I call to everyone and gesture for them to follow. We have found some Port. Not just any Port, Niepoort Vinoteca. (http://www.niepoort-vinhos.com/en/) The first time my fiance went to Portugal, she was served one of these Ports at a fantastic restaurant. It was instant love. So she brought a bottle home to share with me. Suffice to say, Niepoort is now one of my favorite port houses. In the United States port is typically considered a dessert wine, here in Europe it is more of an aperitif- white port and tonic makes a great starting cocktail.

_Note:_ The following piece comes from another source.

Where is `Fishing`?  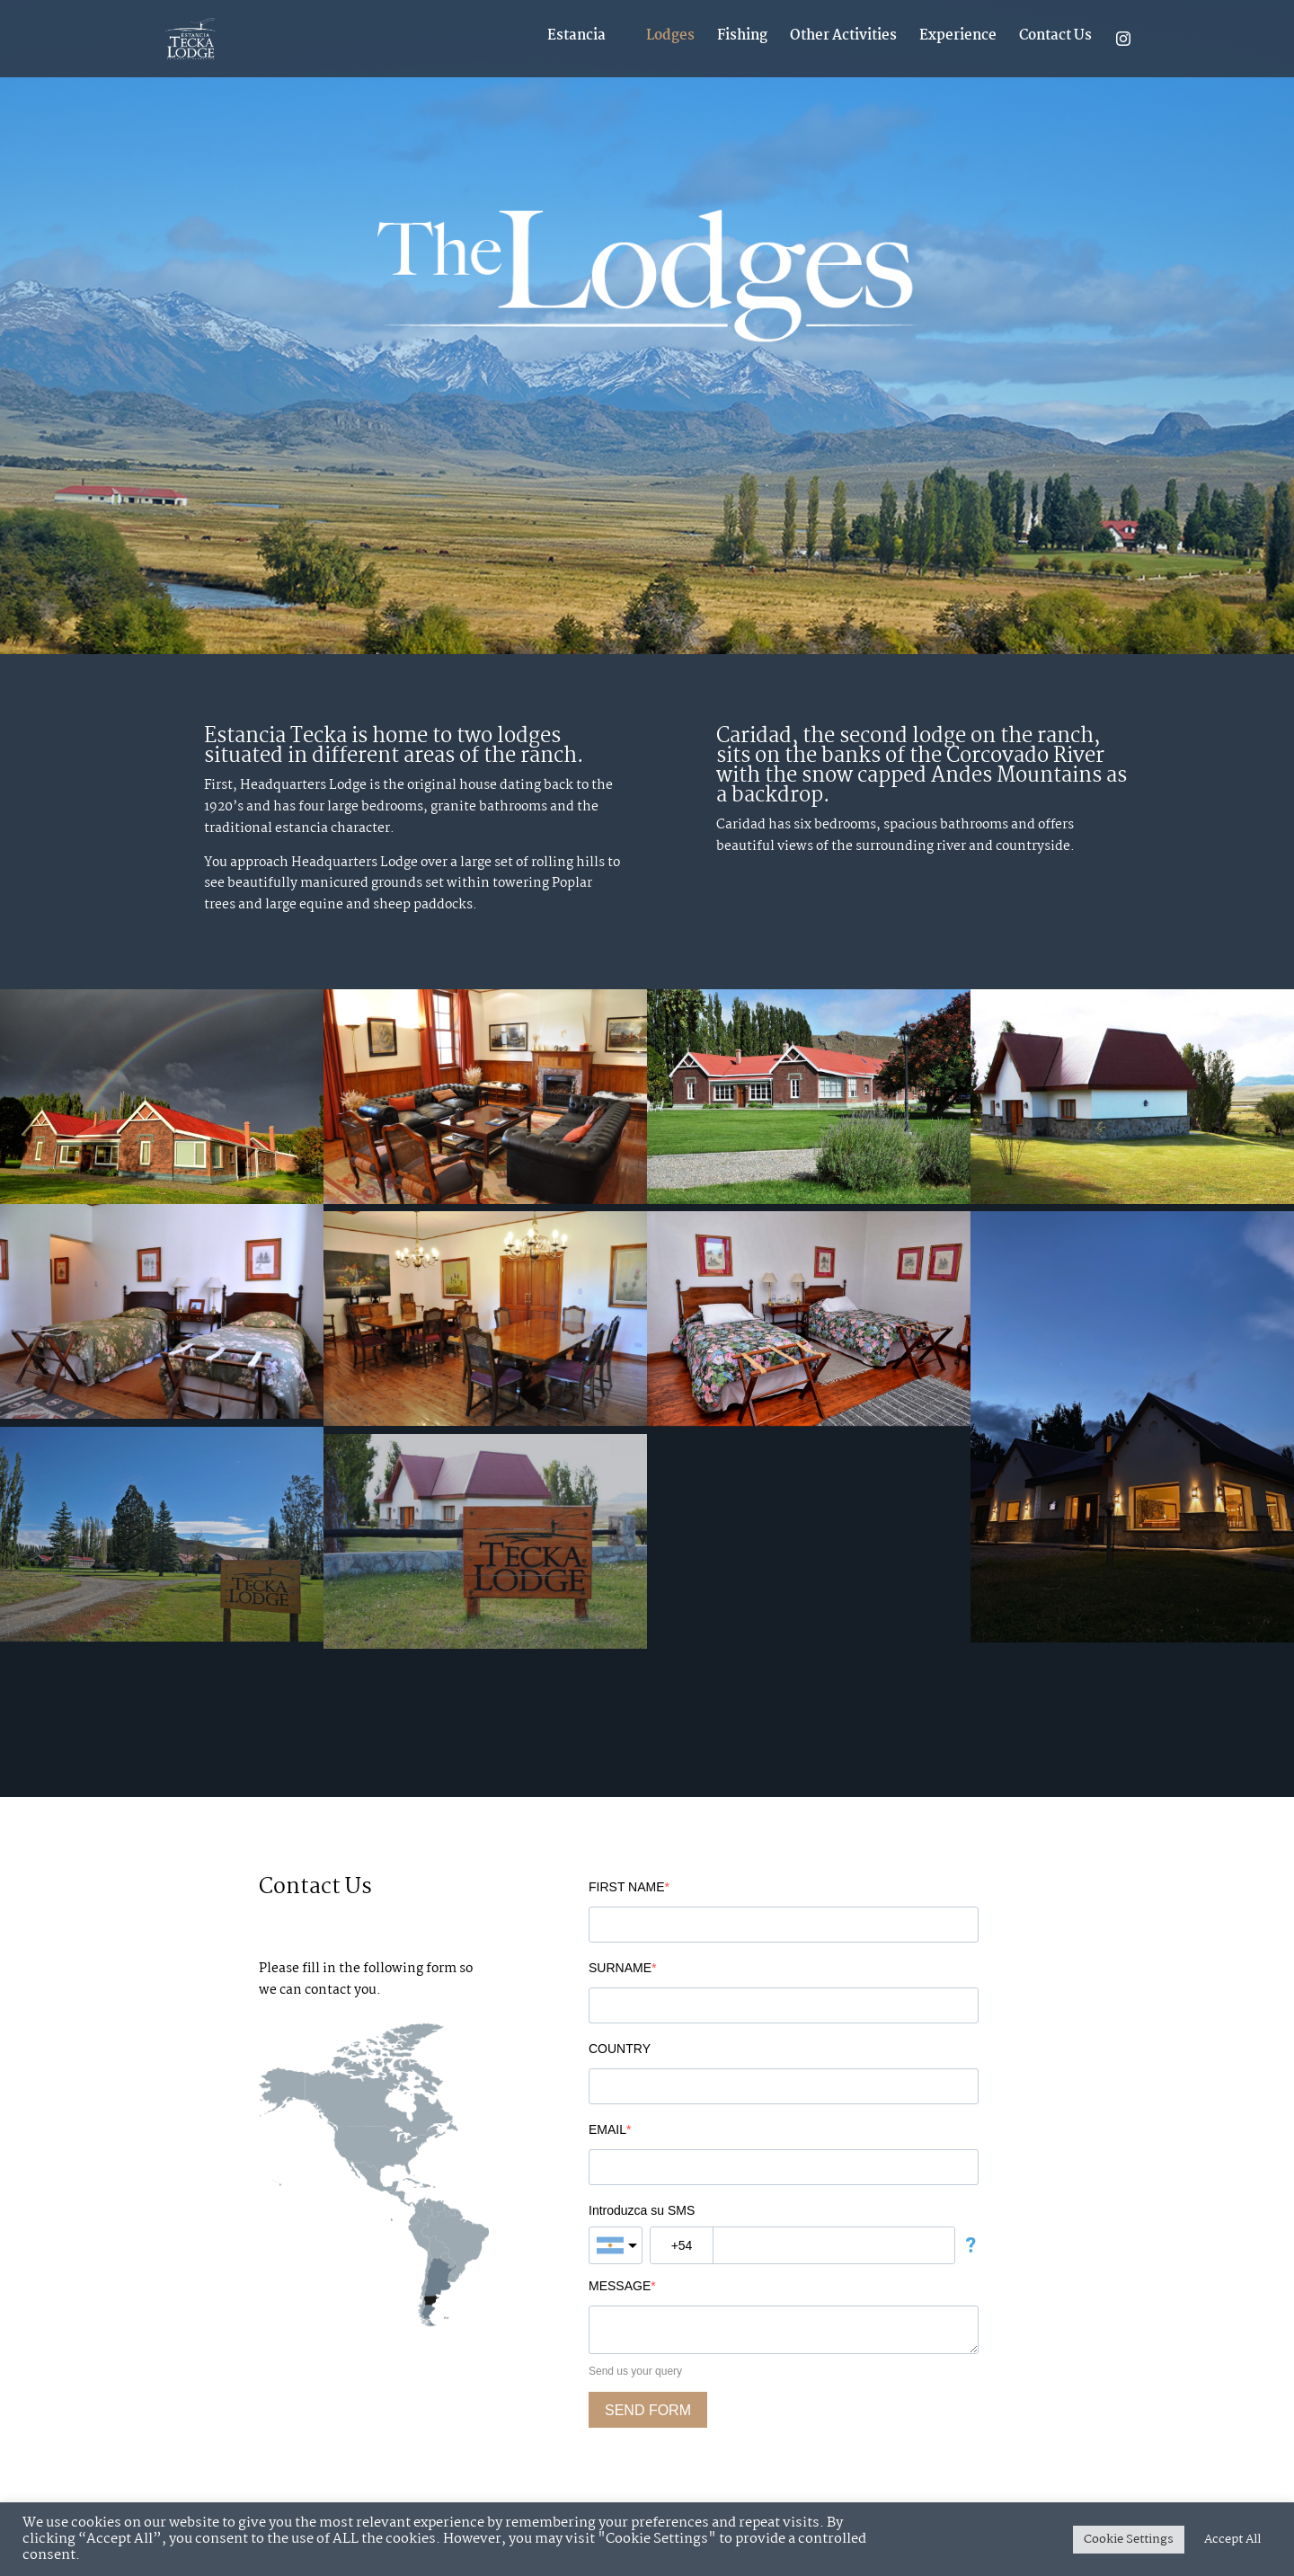 Fishing is located at coordinates (742, 38).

Innovative and creative Neoport has been bottling niche ports and other fantastic wines from the Douro Valley and surrounding regions since 1842. A top priority stop for me on this trip. I am excited to begin sampling. We came at the right time. Lunch just ended so we have the place to ourselves. Guided through the tasting with Nadia, she was given permission to open two very special bottles of Port for us. The condition- once opened the whole bottle must be consumed. There is no way I am turning down an invitation to enjoy a vintage bottle of Port in Oporto on a hot afternoon. Nadia doesn’t hesitate to pop open the bottle. We taste a 10 year white port, LBV, and moved into their other family wines. I am excited to learn of the other varieties Niepoort has to offer. I was only aware of the small selection available to us in the US. Nadia is doing her job well. At this point I can not see it going any other way, it has been decided -the wines we are enjoying will be coming back to the menu at Dish. I consider myself to be fairly knowledgeable about wines, but this girl knows her stuff. We talk wine and Port and surprisingly Gin too. She tells us a few of her top secret Port recipes, and dares me to give them a try. I believe one had something to do with scrambled eggs! (I’m definitely trying it) We learn that one of the most delicious parts of the Port, is called “the heart of the wine.” It is the sediment that settles on the bottom of the bottle after years of aging. This I have never heard. I will save this pleasure for home. For now, we have completed our mission. All glasses are empty and smiles are on all of our faces. I collect as many bottles as I can fit in my arms. I thank Nadia for taking her time to share her company and knowledge with us. It had been an unforgettable day- now to buy new luggage. Hudson Valley, we are coming your way.